The Mysterious Case of The Missing Bile

On Saturday night at around 7:00pm something happened. The plastic bulb–the Jackson Pratt for those of you playing liver transplant bingo–that acts as a receptacle for the bile coming out of Derek stopped collecting bile. This was a dramatic change from the previous few days when it needed to be emptied every couple of hours. It seemed a little odd to both of us, but Derek felt ok and his jaundice was on the decline so we weren’t super worried. Not super, but a little. See, while we were at the hospital, anytime we would point out that there sure was a lot of bile, everyone would say, “Oh! That’s a GREAT sign! That means the liver is working.” So did no bile mean the liver wasn’t working? One of the surgeons referred to the dark substance filling up as “black gold” and said he’d never seen a liver fail that was producing that much good stuff.

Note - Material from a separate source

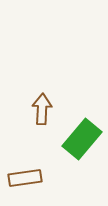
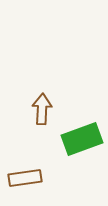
green rectangle: rotated 30 degrees clockwise
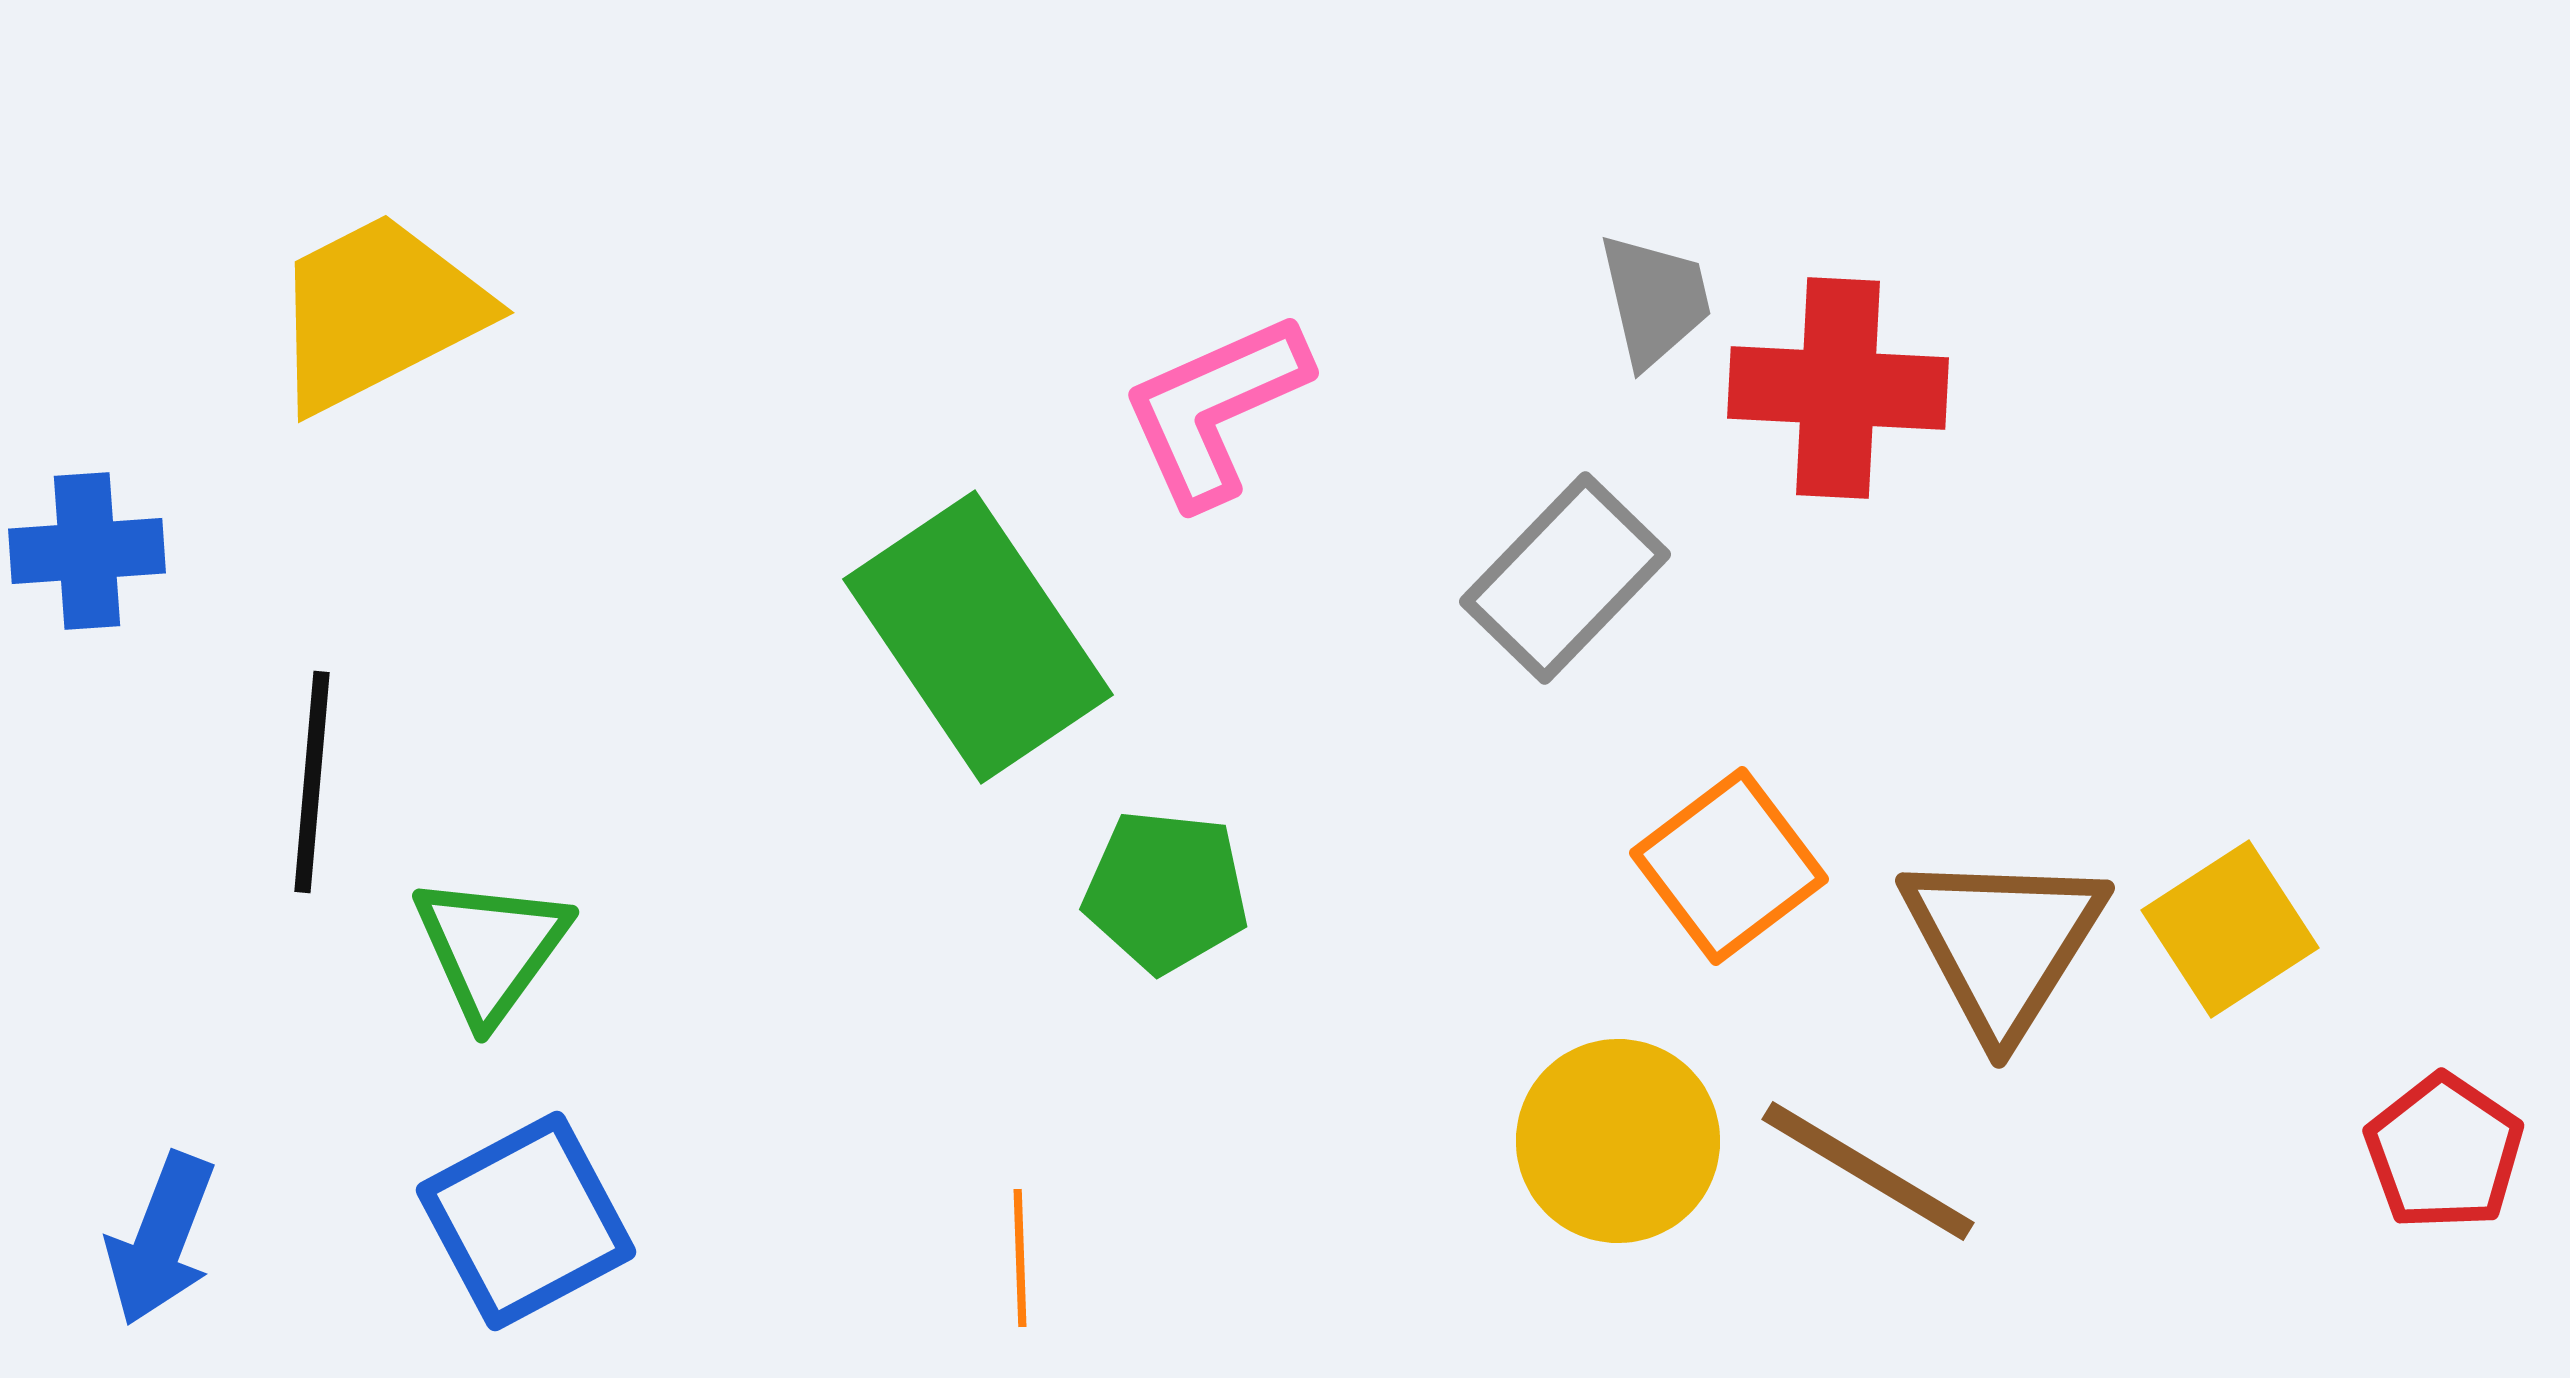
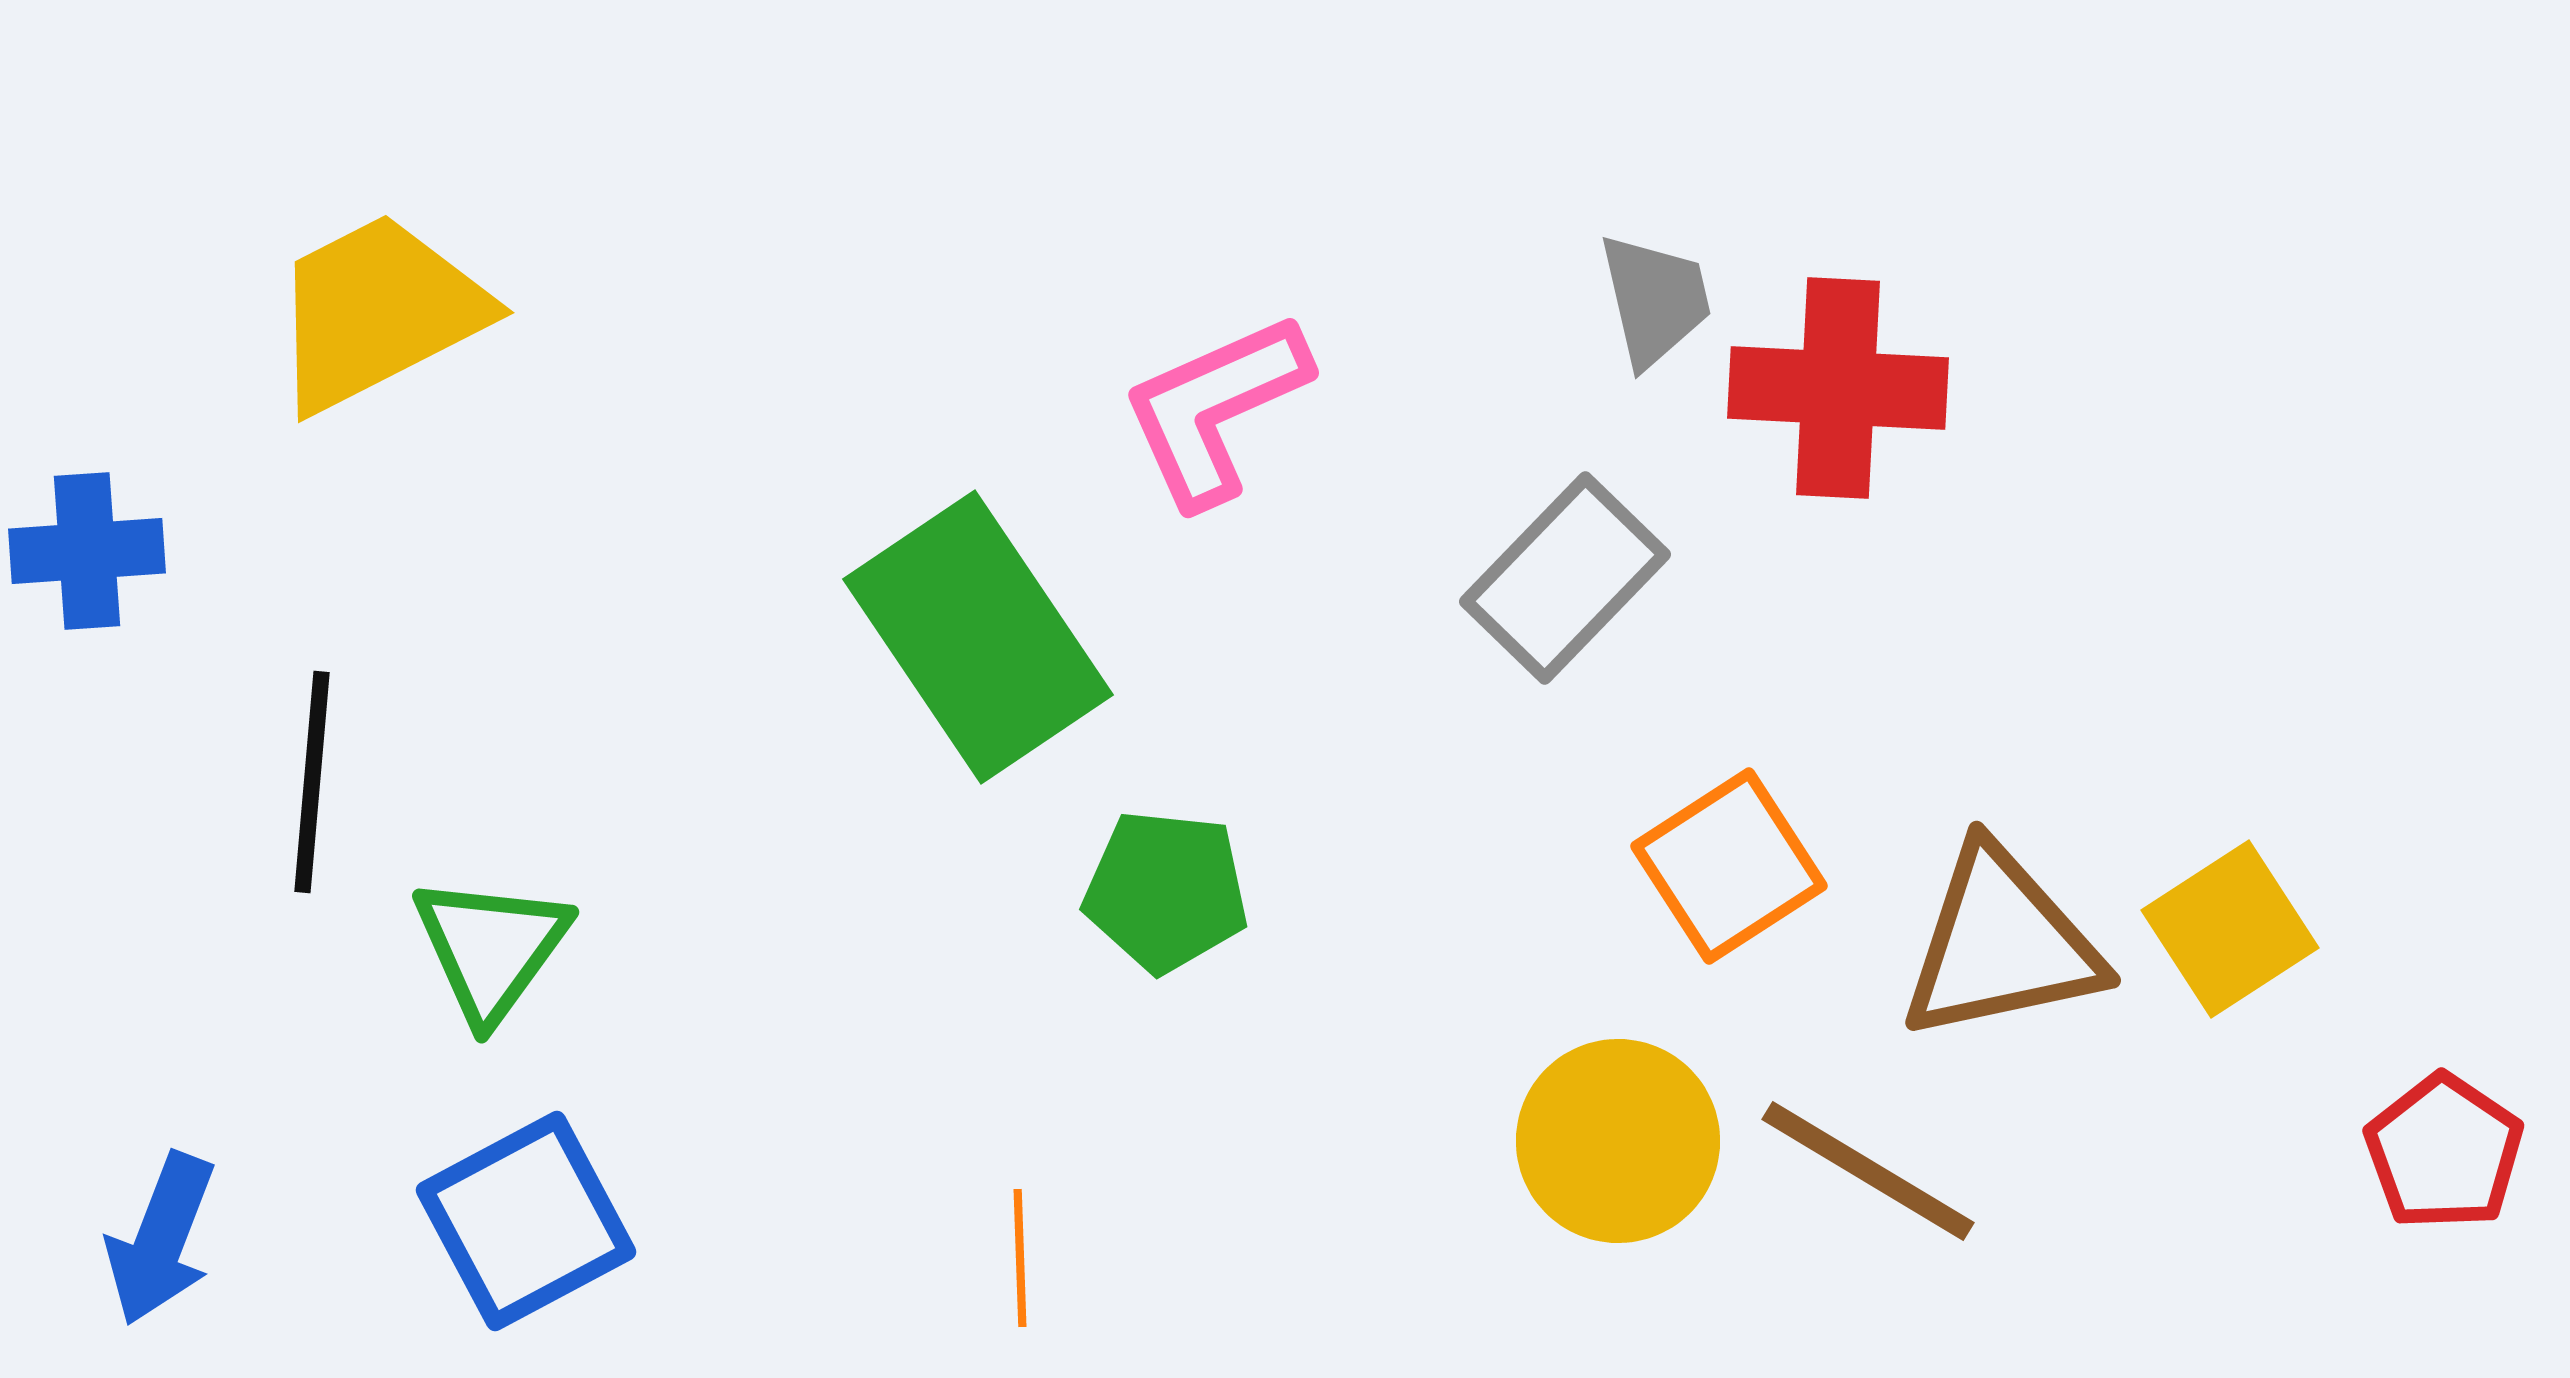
orange square: rotated 4 degrees clockwise
brown triangle: moved 2 px left, 1 px down; rotated 46 degrees clockwise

Sunday when he woke up, still no bile. Hmmm. Vexing. At some point I remembered a conversation with one of the nurses about the path of least resistance when it comes to fluids. Maybe this was what was happening with Derek’s bile. The tube that is connected to the drain originates where bile is produced so if it isn’t going out the tube, then maybe it’s just going where it’s supposed to go? Maybe the liver is starting to function normally? Maybe all that food is working!

Curiosity got the better of me and I called the answering service at the hospital and asked if the surgeon on call could give me a call back. Minutes later one of my surgeons called back. I explained my observations to him, reported on Derek’s vitals and asked what he thought. Without hesitation he said that’s what is bound to happen, and when Derek goes in for his appointment on Tuesday, they will likely remove the JP bulb and cap the tube. (The tube has to stay in for awhile for a couple of reasons. One so they can inject dye if they need to, and two because there’s a stitch holding it in place and they need to wait for it to dissolve so the tube will come out easier.) I asked if my path of least resistance theory was correct and he said, yes, exactly. I told him I was working on an honorary degree as a Derek liver specialist. He laughed and then asked how I was doing. I told him I was doing great, and thanked him for taking such good care of me. He told me to call anytime with questions.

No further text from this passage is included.